Published: August 27, 2009
By: Vicki Kavanagh
MOLALLA — Carine Goldin grew up tasting hundreds of different kinds of cheese in France. Now in Molalla, she crafts her own in a traditional French artisan manner.
Goldin was born in England, moved to America, and then spent the rest of her childhood in France. In June, after having the right-sized pasteurizer shipped from Holland (they don’t make them small enough in America), and after five years of attending workshops, taking classes and passing the rigorous requirements of state and federal regulations, she became licensed in Grade A Dairy and has made her life-long passion a reality.
Goldin Artisan Goat Cheese Fromagerie is a farmstead modeled after those in France.
“My cheeses are inspired by those I am familiar with in the Savoie region in the Alps,” she said. “I remember going to villages and there were cheeses you could only find there.”
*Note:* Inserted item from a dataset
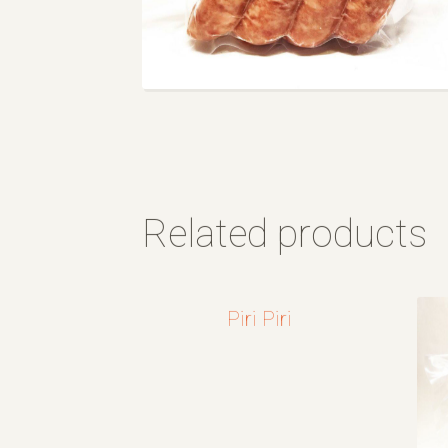
Related products
Piri Piri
In France, cheeses, like wines, are named according to the region where they are crafted. The goats or cows, the food they eat, the soil on which they stand, the water they drink, and of course, the people who make the cheese, are all considered part of what gives a certain region’s cheese its unique flavor. It would be inaccurate to say that her cheeses are of the Savoie variety, but Goldin takes pride in producing cheeses that are influenced by her experience.